Mid-cap indices touched new all-time highs on Thursday, amid strong buying by foreign investors and optimism over the good and services tax (GST) Bill.
The NSE Midcap gained 0.7 per cent to 14,695, extending this month's rally to 6.4 per cent. The benchmark Nifty 50 gained 0.25 per cent to 8,666.3, a new 15-month high.
Experts say the market gains, particularly in mid-cap stocks, is being fuelled by easy foreign institutional investor (FII) buying. FIIs have been net buyers of domestic shares worth Rs 11,000 crore for 15 consecutive sessions. Record low yields in the developed world and talk of further stimulus have created benign liquidity conditions, spurring gains in equities.
Lack of further buying options in the large-cap space has also prompted FIIs to chase stocks in the mid-cap space, leading to expansion in their valuations. "The Nifty midcaps have rallied very sharply. Their P/E (price to earnings ratio) premium to the Nifty is at a 13-year high and is above levels seen in 2005, at the start of a sharp economic up-cycle. Mid-caps in that sense are already discounting a rapid acceleration of the Indian economy, an assumption that could come under stress in the short term," says Sanjay Mookim, India equity strategist at Bank of America Merrill Lynch.

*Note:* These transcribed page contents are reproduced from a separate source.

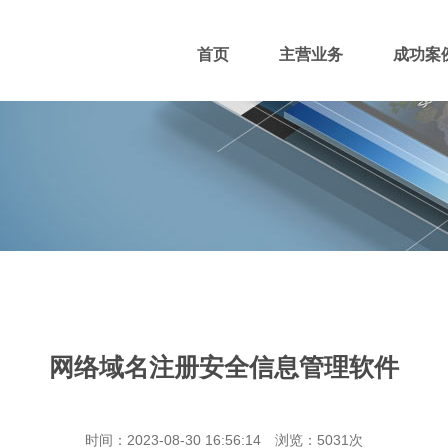
首页
主营业务
成功案
400电话
网站主播
网站优化
域名注册
网络域名注册安全信息管理软件
团队风采
招贤纳士
付款方式
时间：2023-08-30 16:56:14 浏览：5031次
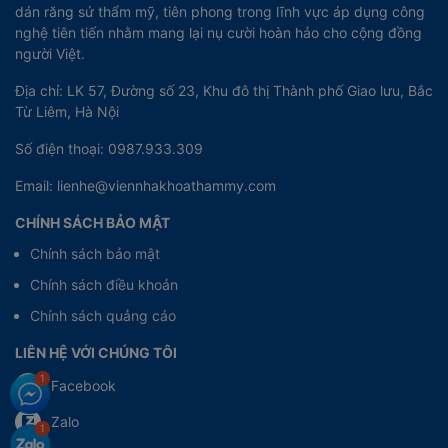
dán răng sứ thẩm mỹ, tiên phong trong lĩnh vực áp dụng công
nghệ tiên tiến nhằm mang lại nụ cười hoàn hảo cho cộng đồng
người Việt.
Địa chỉ: LK 57, Đường số 23, Khu đô thị Thành phố Giao lưu, Bắc
Từ Liêm, Hà Nội
Số điện thoại: 0987.933.309
Email: lienhe@viennhakhoathammy.com
CHÍNH SÁCH BẢO MẬT
Chính sách bảo mật
Chính sách điều khoản
Chính sách quảng cáo
LIÊN HỆ VỚI CHÚNG TÔI
Facebook
Zalo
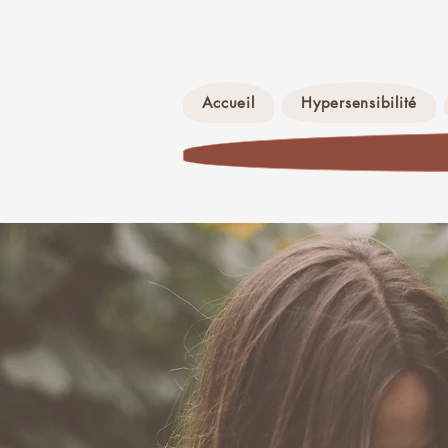
Accueil
Hypersensibilité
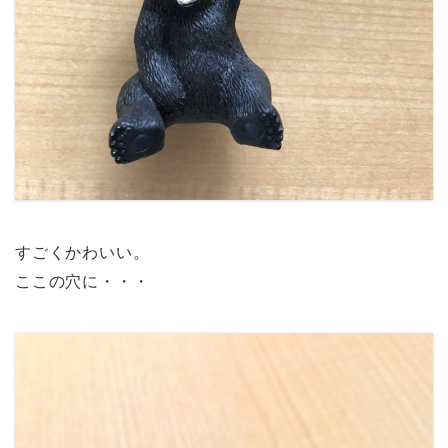
すごくかわいい。
ここの穴に・・・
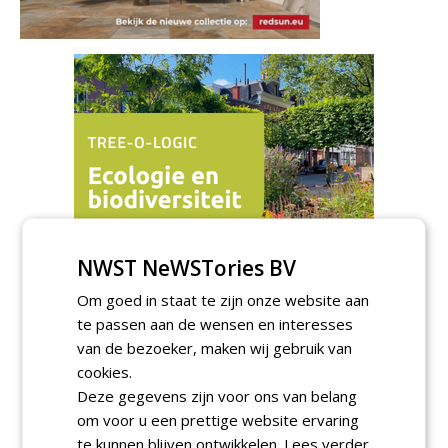
NWST NeWSTories BV
Om goed in staat te zijn onze website aan
te passen aan de wensen en interesses
Meld je aan voor onze digitale
van de bezoeker, maken wij gebruik van
nieuwsbrief.
cookies.
Deze gegevens zijn voor ons van belang
om voor u een prettige website ervaring
te kunnen blijven ontwikkelen.
Lees verder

Over the past year, mid-caps have progressively become more expensive than large-cap stocks. For instance, at the end of May 2015, the NSE Mid-cap 100 index was trading at a trailing 12-month P/E of 21.7, lower than the Nifty 50 trailing P/E of 23.1. The valuation began to move in favour of the mid-caps index from June 2015 and that index is now nearly twice as expensive as the Nifty 50 on a P/E basis, trading at around 42 times its underlying trailing earnings, compared to the Nifty 50's 23.6 times. The mid-cap index has rallied a little over 30 per cent from 2016 lows, compared to around 22 per cent gain on the Nifty.
Despite the sharp gains, there are still pockets of opportunities in the mid-cap space and investors need a stock-specific approach, say experts.
"In India, it is always been less about mid-caps as an asset and more about individual stock ideas. As an asset class, it does look very richly valued, compared to large-caps. It's at the top, so I will be cautious. But, even now, there are some compelling individual stock ideas," says Gautam Chhaochharia, head of research, UBS Securities India.